Posted Tuesday, February 9, 2021 at 5:00 PM Central

by John Couture

Do you fondly remember simpler times? Like the early 2010s when seemingly disparate plots would culminate in romantic bliss ala Valentine's Day or New Year's Eve?

You know, the time when there was a new mega cast holiday-themed RomCom coming out just about every year. Well, Love, Weddings & Other Disasters is the end result that would have naturally evolved had this series gotten to say, Arbor Day or Flag Day.

To be fair, Love, Weddings & Other Disasters packs a lot of star power and just enough filming competency to stand in for a veritable Hollywood blockbuster. There's just something missing that ultimately sinks this out of place relic yearning for a far less discerning audience.

With a couple's impending nuptials as the backdrop, Love, Weddings & Other Disasters weaves multiple storylines as it follows the search for love by a colorful group of characters.
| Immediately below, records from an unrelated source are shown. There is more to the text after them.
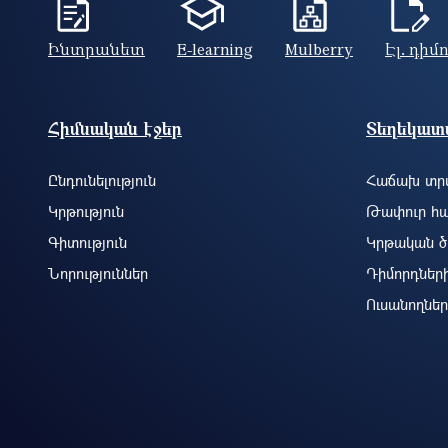
Ինտրանետ
E-learning
Mulberry
Էլ. դիմ
Footer site information
Հիմնական էջեր
Տեղեկատվ
Ընդունելություն
Հաճախ տրվ
Կրթություն
Թափուր հա
Գիտություն
Կրթական ծ
Նորություններ
Դիմորդներ
Ուսանողներ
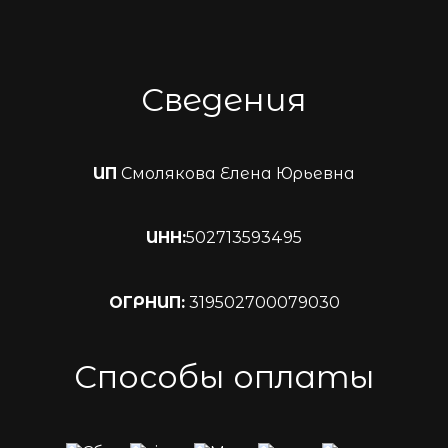
Сведения
ИП
Смолякова Елена Юрьевна
ИНН:
502713593495
ОГРНИП:
319502700079030
Способы оплаты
A fussy celebrity caterer, an inexperienced wedding planner and a tour-bus guide all find love or other distractions as the big day approaches.

Before I get into all the angsty cattiness that this film brought out in me, I have to applaud the work turned in by Hollywood vets Diane Keaton and Jeremy Irons. While I might question their sanity for signing on to the project, they do bring a certain level of professionalism and their on-screen chemistry is too genuine for this to be a one-off.

Please Hollywood writers, I implore you to get together if you have to and write something original and poignant for these two acting veterans. If there's anything good to come out of this burning pile of waste, a potential new project with these two would be worth all of the pain.

Now that I've gotten that off of my chest, let me tell you how I truly felt about Love, Weddings & Other Disasters. Given that it was directed by long-time Adam Sandler collaborator Dennis Dugan, I was skeptical going in, but I did rather enjoy Happy Gilmore, so maybe I would be surprised.

Spoiler alert: I wasn't.

The problem with Love, Weddings & Other Disasters is that not only does it dream of simpler times, but it also rehashes many of the same conventions from the 1990s. I mean, the whole Elle King playing guitar between bits is practically a direct lift from There's Something About Mary.

The reason those earlier films were so successful was that they did a much better job at weaving together seemingly unrelated storylines. Love, Weddings & Other Disasters meanwhile almost felt like it had to contrive the wedding at the center of its story to serve the plot in a ham-fisted way that felt fake from the get-go.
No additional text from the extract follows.